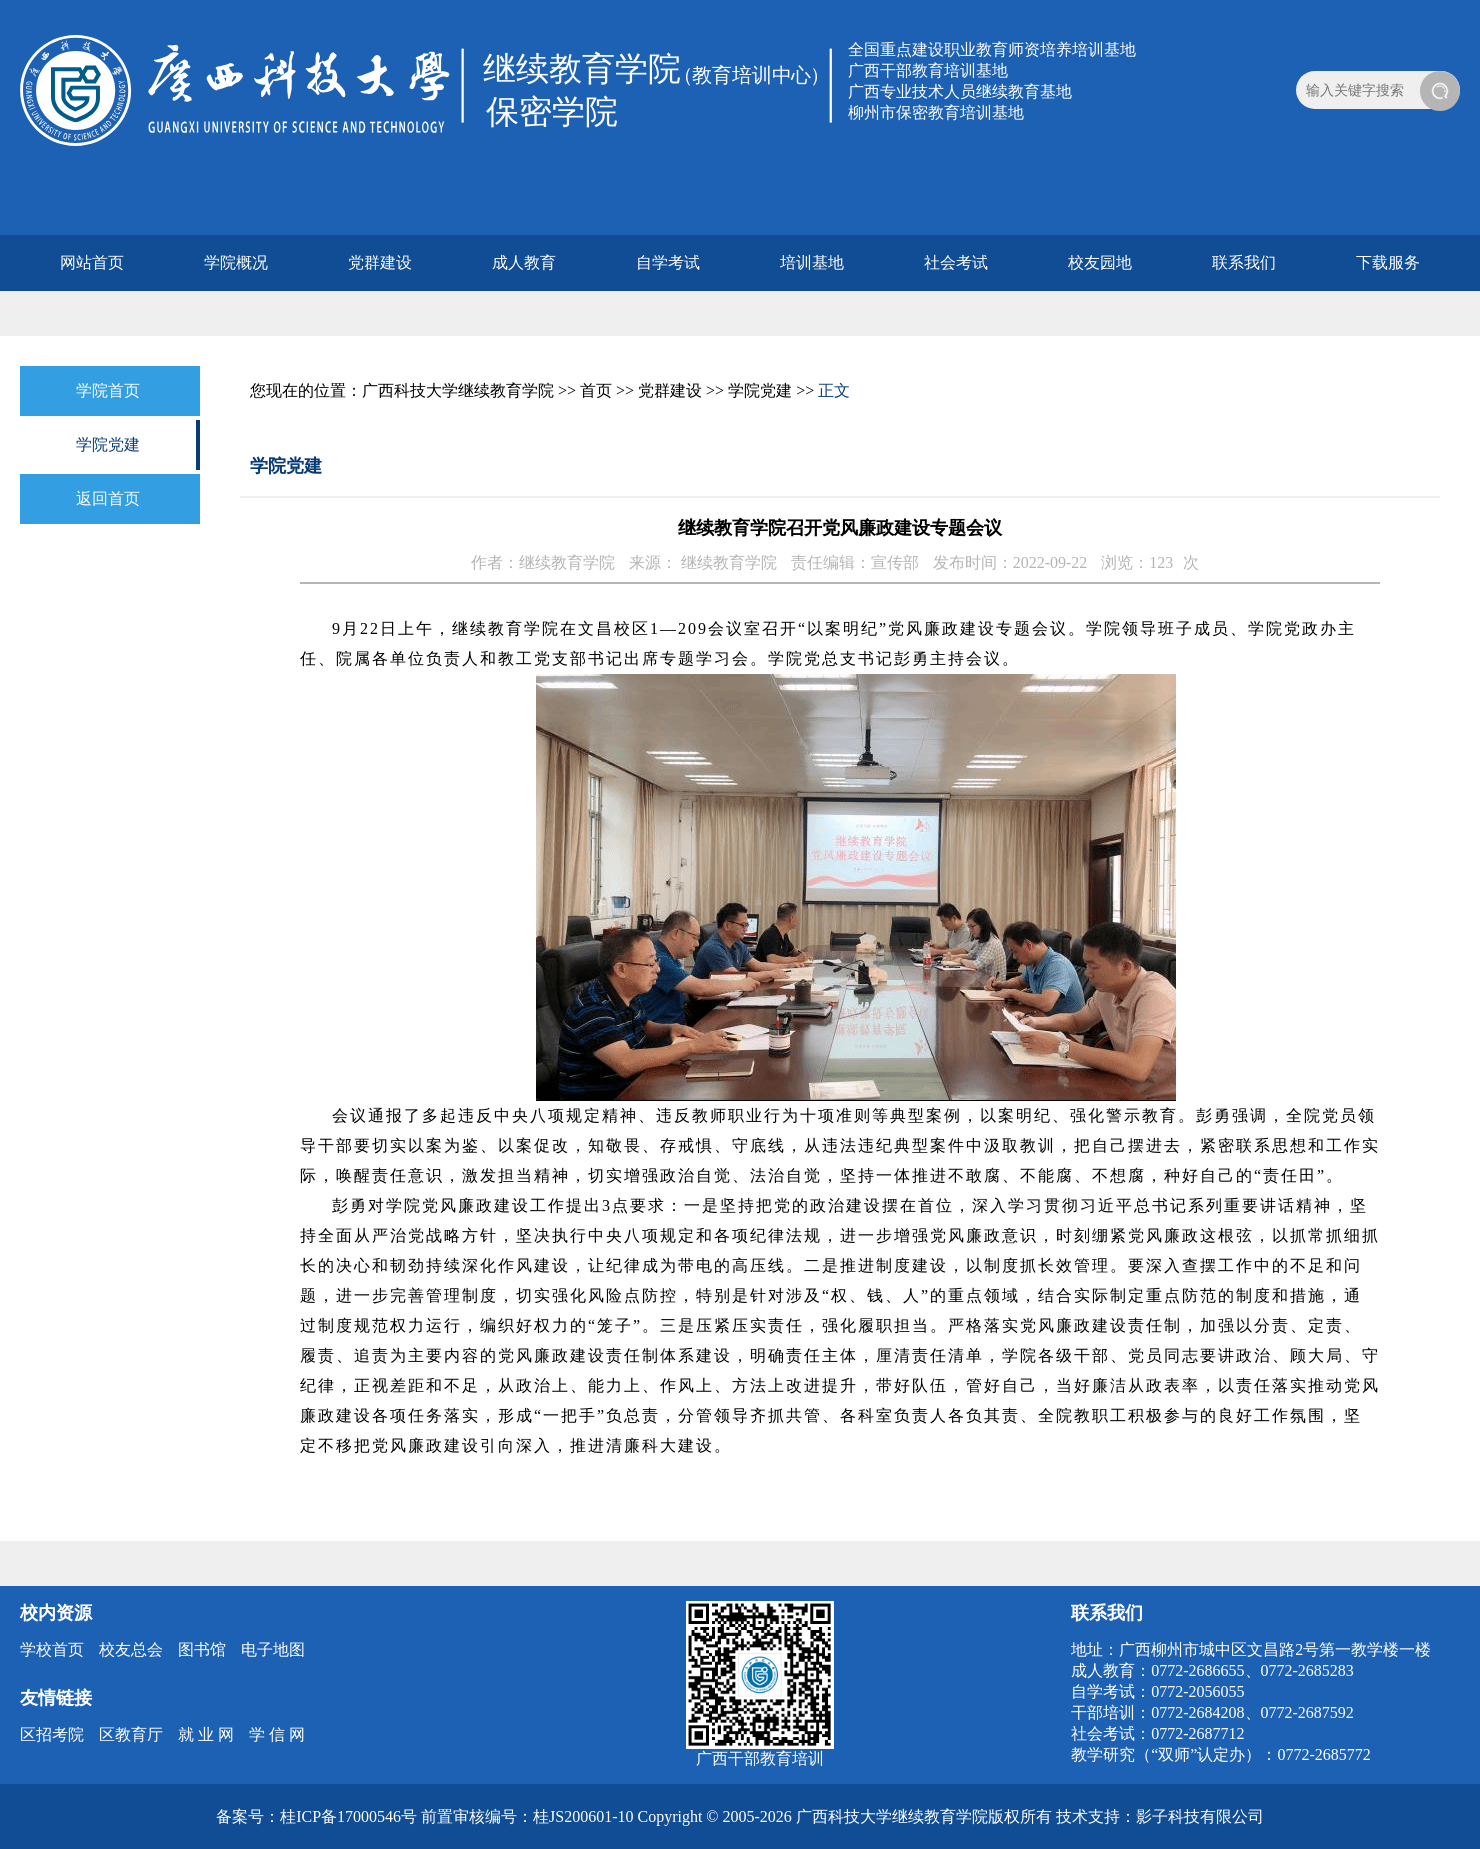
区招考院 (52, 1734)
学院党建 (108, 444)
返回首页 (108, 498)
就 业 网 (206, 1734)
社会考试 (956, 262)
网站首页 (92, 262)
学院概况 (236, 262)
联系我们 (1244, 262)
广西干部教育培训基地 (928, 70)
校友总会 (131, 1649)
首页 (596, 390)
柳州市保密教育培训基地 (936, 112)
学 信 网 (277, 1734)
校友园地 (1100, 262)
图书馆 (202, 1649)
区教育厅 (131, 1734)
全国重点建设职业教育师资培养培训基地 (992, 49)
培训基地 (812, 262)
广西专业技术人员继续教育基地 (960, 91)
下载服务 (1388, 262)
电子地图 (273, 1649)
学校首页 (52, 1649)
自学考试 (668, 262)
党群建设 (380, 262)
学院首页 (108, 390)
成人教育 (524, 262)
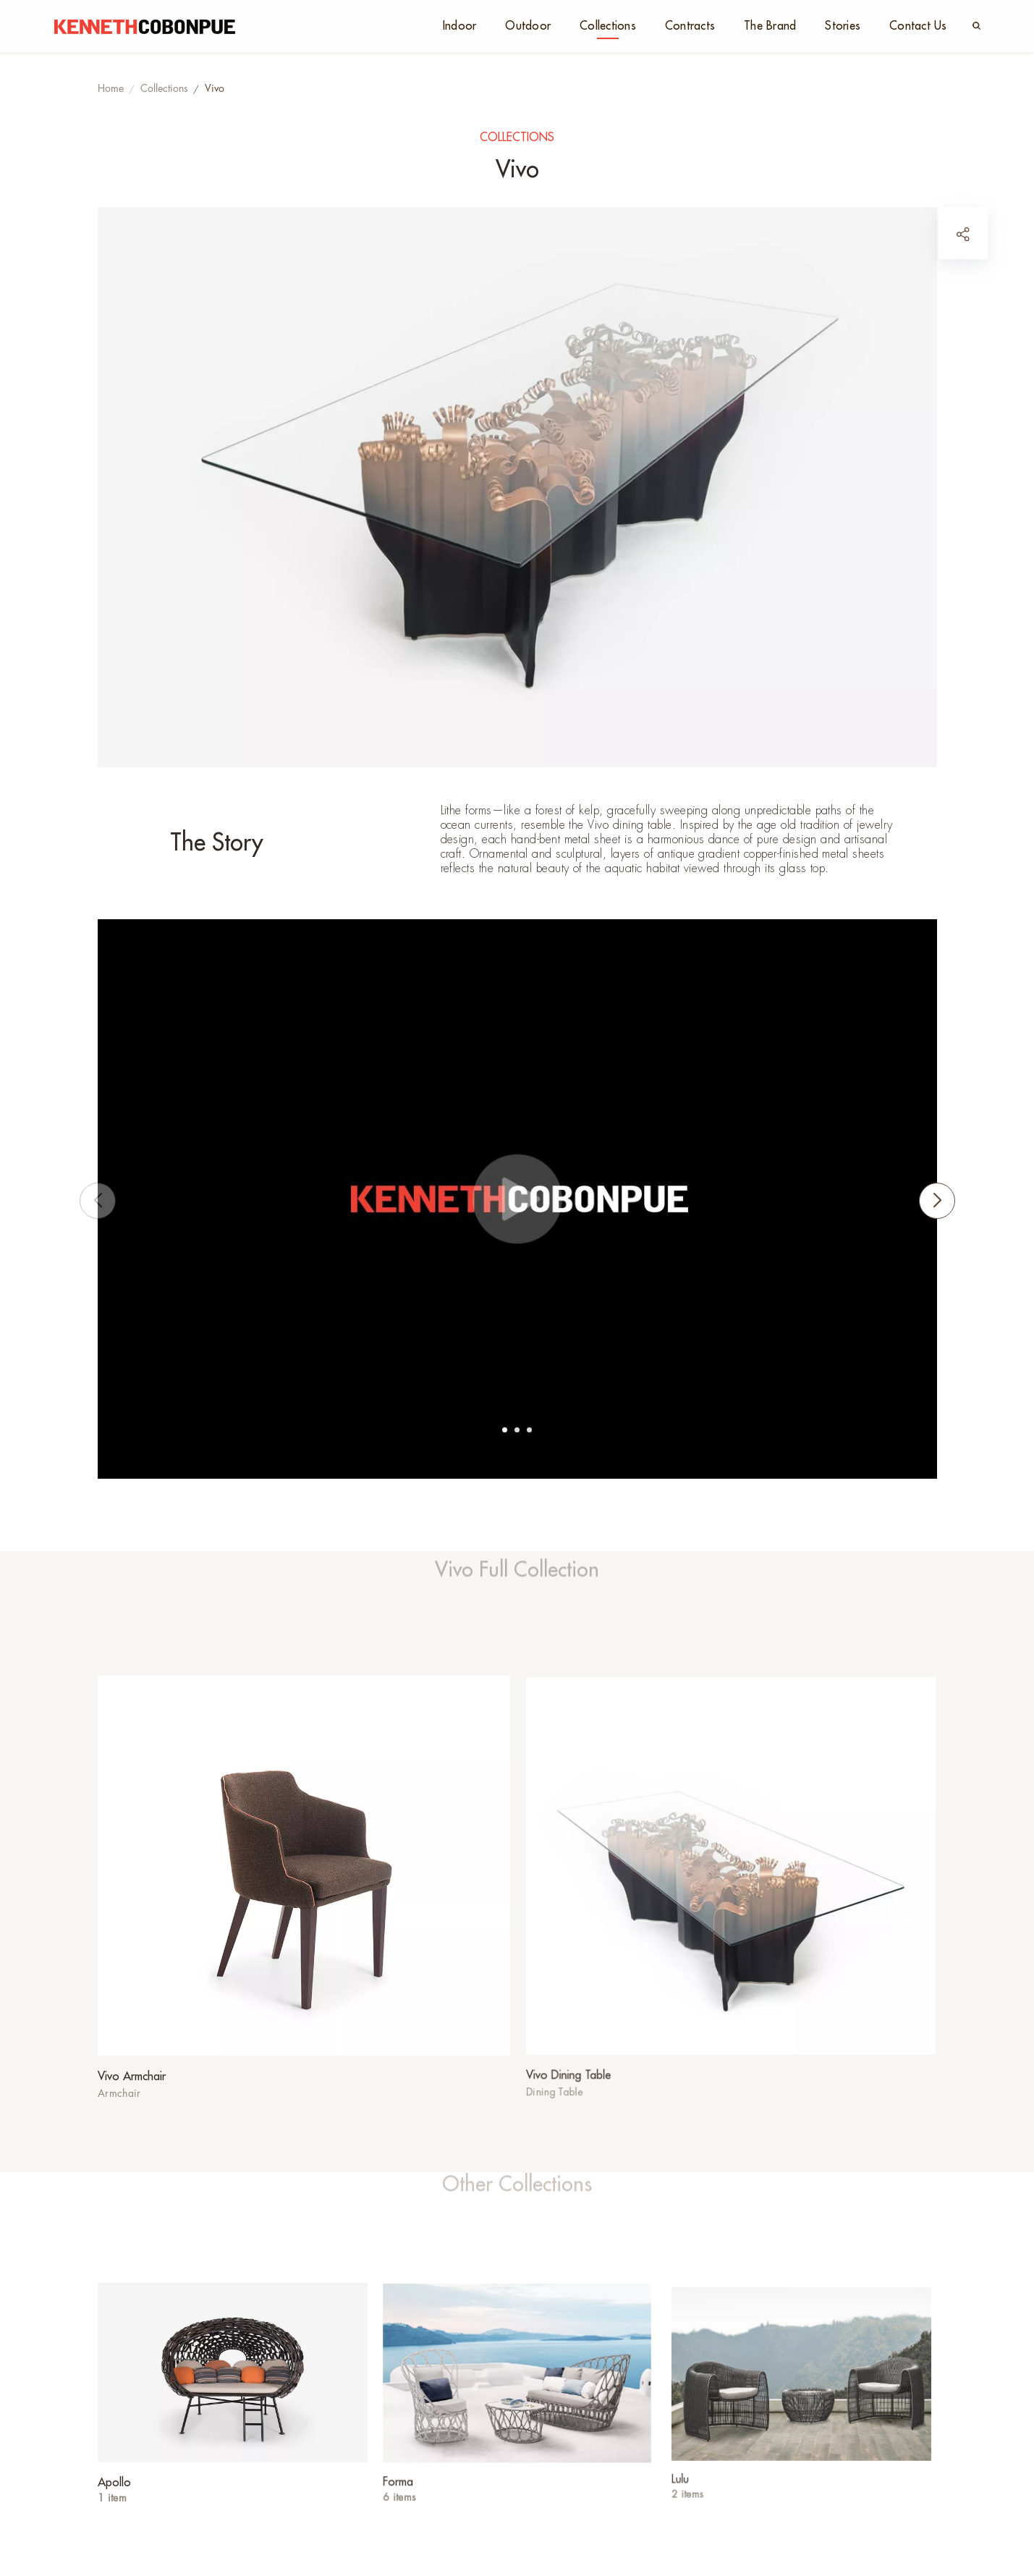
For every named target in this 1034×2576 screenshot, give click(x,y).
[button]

▬▬▬▬▬▬

→ **What the exercise asks**
Could you reproduce exactly the lines from the first line of the listing through the line containing "图书馆 (202, 1649)", both included, with pictures left out?

→ **Written reply**
区招考院 (52, 1734)
学院党建 (108, 444)
返回首页 (108, 498)
就 业 网 (206, 1734)
社会考试 (956, 262)
网站首页 (92, 262)
学院概况 (236, 262)
联系我们 (1244, 262)
广西干部教育培训基地 (928, 70)
校友总会 (131, 1649)
首页 (596, 390)
柳州市保密教育培训基地 (936, 112)
学 信 网 (277, 1734)
校友园地 (1100, 262)
图书馆 (202, 1649)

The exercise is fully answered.